そしたら全て合点がいくのだ。昨日の狂いそうな苦しみの訳も。
私がモテるというのははっきり傾向がある。
モテたのは中学時代と大学入ってからコンスタントに。
すごく人気があるのがバイト先とささいな出会いからの先輩や同輩。
逆にまったくモテないのが部内。
この違いを考えたらすべて合点がいった。
私は部ではとりわけ異性を強調しないようにしていた。
武道であるし、恋愛しにきてるわけではない。
実技向上と役職である責任を感じひたすら打ち込んできた。
大切な仲間であるゆえに平等に接して特別な感情は持ち合わせないように
努めた。だから不自然で超越した存在であった。

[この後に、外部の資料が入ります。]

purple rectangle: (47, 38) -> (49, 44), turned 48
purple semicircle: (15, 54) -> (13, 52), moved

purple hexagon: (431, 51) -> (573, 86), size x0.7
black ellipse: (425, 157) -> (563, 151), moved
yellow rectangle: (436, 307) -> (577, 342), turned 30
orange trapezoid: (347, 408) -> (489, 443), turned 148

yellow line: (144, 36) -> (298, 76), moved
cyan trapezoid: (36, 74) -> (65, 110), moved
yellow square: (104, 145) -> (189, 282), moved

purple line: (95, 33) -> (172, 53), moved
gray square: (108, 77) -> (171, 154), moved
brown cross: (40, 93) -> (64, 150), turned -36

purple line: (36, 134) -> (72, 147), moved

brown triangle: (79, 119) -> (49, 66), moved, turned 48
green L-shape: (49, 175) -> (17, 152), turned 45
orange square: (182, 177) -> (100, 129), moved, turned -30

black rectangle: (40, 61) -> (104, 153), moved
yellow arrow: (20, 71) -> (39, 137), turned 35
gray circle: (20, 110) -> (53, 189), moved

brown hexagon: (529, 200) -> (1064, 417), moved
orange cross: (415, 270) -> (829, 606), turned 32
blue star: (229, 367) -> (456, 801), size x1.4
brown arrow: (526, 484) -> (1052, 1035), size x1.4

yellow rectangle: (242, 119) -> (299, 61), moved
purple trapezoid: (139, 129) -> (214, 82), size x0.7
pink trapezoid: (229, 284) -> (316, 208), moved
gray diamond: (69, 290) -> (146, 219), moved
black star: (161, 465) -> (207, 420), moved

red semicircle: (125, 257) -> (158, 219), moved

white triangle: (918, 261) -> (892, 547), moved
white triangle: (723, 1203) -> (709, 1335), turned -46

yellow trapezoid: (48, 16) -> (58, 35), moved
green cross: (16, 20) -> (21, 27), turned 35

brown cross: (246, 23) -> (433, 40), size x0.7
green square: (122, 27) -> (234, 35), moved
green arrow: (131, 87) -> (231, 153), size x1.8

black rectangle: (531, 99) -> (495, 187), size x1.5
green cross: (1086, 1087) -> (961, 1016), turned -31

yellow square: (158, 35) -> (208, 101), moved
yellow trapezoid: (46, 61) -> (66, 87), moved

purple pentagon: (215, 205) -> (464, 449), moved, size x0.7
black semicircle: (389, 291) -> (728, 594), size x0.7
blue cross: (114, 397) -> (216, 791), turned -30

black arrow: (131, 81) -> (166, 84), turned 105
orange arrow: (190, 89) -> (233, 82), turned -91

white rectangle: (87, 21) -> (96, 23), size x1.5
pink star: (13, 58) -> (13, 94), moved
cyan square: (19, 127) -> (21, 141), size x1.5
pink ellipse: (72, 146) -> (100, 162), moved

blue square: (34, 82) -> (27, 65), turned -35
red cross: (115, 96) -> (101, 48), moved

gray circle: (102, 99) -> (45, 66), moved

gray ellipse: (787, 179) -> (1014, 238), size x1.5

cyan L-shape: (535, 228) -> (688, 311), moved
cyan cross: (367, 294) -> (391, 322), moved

無性である。
滅多に感情的にならず穏やかで落ち着いた無性の存在。
バイト先は飲食の接客。これは華やかで女性的が求められる。
素のままの自分でいられる。禁止要素がない。
繊細で女性的でいても誰も困らない。異常にモテた。
配達の野宮さん、社員さん、課長、保険の人、営業の人・・・・
みんな私に引き寄せられた。(撃沈させてごめんなさい)
魔性の女のようではないかぁ。でも事実女らしさに惚れたらしい。
女でいられた。のびのび自由で素で飾らなく無理がない。
緊迫したかんじも持たなくてよいし、女でいられた。
可愛い、キレイだ、優しい、護りたい、一緒にいたい、会いたい、
話したい、顔が見たい、落ち着くなど言ってくれた。
私を女として好きになってくれた。
マコも私の性格とか知った上で好きでいてくれて女として好きでいた。
神戸君も女の子扱いしてくれたしサイもメガネも可愛い女として
見てくれた。
それだったのだ。見失ってた。
普通の女の子の私が閉じ込められて気丈な侍のような気質が
ロケットのように善戦してくれて勝ち得たのだけどその女の子が
待ちくたびれて眠ってしまったのだ。
頑張りすぎた。女の子を眠らせていたんだ。
頑張るのはおいらの気質だけど女の子もまた私の気質。
また手を合わせて握り合って生きよう。究極のバランス人間だから。
女の子が目覚めた。あとはもうどこにだっていける。